But some have refused to take notice of Wikipedia as containing reliable facts due to the unverified nature of content therein. In 2008, at least three courts rejected evidence from Wikipedia as unreliable.

In Flores v. State, No. 14-06-813 (Tex. Crim. App., Oct. 23, 2008) (13 ECLR 1439, 11/12/08), a convicted criminal defendant asserted that a trial court wrongfully excluded evidence concerning an interrogation technique, which the defendant claimed could result in false confessions.

The defendant urged the court to take judicial notice of information posted on Wikipedia about the technique, but the court declined, saying Wikipedia’s greatest weakness was the fact that anyone could edit it anonymously.

The U.S. District Court for the District of Missouri declined to take judicial notice of a Wikipedia entry May 14, ruling that entries on Wikipedia were not “generally known” and could not properly be the subjects of judicial notice on a motion to dismiss. Cynergy Ergonomics Inc. v. Ergonomic Partners Inc., No. 08-243 (D. Mo. May 14, 2008)(13 ECLR 919, 7/2/08).
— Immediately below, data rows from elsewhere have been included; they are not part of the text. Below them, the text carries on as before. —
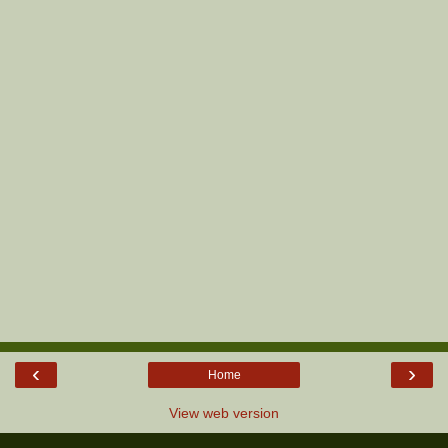
‹
›
Home
View web version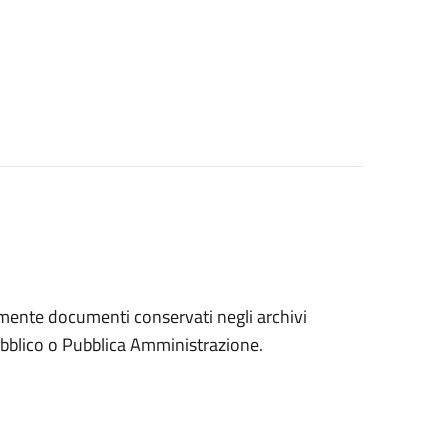
eramente documenti conservati negli archivi
 pubblico o Pubblica Amministrazione.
The defendants had requested the court take notice of the entry, which included information about Leonardo Da Vinci’s “Vitruvian Man,” as well as a list of Web sites using the work as a symbol, as part of its defense that its use of the symbol was not likely to cause confusion between the parties’ products.

Todd Hamby, of Capes, Sokol, Goodman & Sarachan, in St. Louis, who asked the court to take notice of the Wikipedia content, told BNA that, in certain circumstances, content from Wikipedia could prove more useful as subject matter for judicial notice than paper encyclopedias or other references, because it is frequently updated and can cross-link to a variety of sources, in a way that paper materials may not.

“What we were trying to do was to show the mark was well-known, by referencing a Wikipedia entry that directed the court to several well-known sources such as books and European coins, that incorporated the mark and whose accuracy could not reasonably be questioned.” Courts should, of course, be cautious about what material they admit, Hamby said, but in “appropriate circumstances” should be willing to consider references from sites like Wikipedia. He said more editorial fact-verification could lend credibility to emerging sources in courts’ eyes.